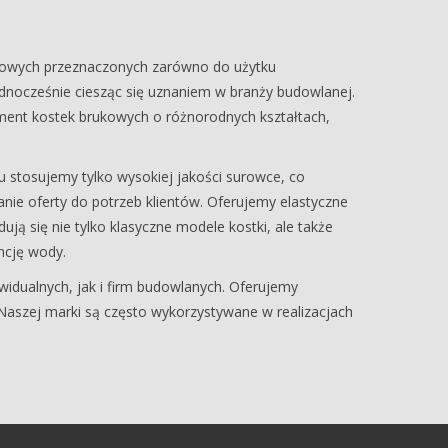
onowych przeznaczonych zarówno do użytku
jednocześnie ciesząc się uznaniem w branży budowlanej.
yment kostek brukowych o różnorodnych kształtach,
 stosujemy tylko wysokiej jakości surowce, co
nie oferty do potrzeb klientów. Oferujemy elastyczne
ą się nie tylko klasyczne modele kostki, ale także
ncję wody.
widualnych, jak i firm budowlanych. Oferujemy
 Naszej marki są często wykorzystywane w realizacjach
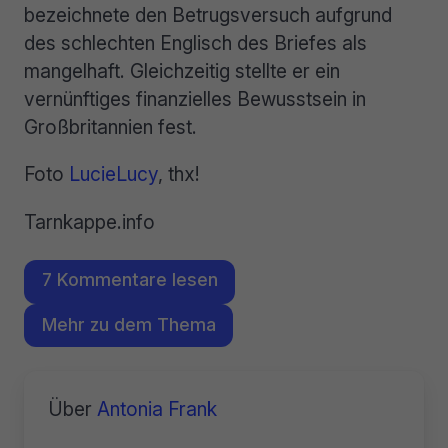
bezeichnete den Betrugsversuch aufgrund
des schlechten Englisch des Briefes als
mangelhaft. Gleichzeitig stellte er ein
vernünftiges finanzielles Bewusstsein in
Großbritannien fest.
Foto
LucieLucy
, thx!
Tarnkappe.info
7 Kommentare lesen
Mehr zu dem Thema
Über
Antonia Frank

> **Your assignment**: Write out, exactly, the lines of the material from the very first through the line containing "Naszej marki są", and leave out every picture.

> **Answer to the problem**:
onowych przeznaczonych zarówno do użytku
jednocześnie ciesząc się uznaniem w branży budowlanej.
yment kostek brukowych o różnorodnych kształtach,
 stosujemy tylko wysokiej jakości surowce, co
nie oferty do potrzeb klientów. Oferujemy elastyczne
ą się nie tylko klasyczne modele kostki, ale także
ncję wody.
widualnych, jak i firm budowlanych. Oferujemy
 Naszej marki są często wykorzystywane w realizacjach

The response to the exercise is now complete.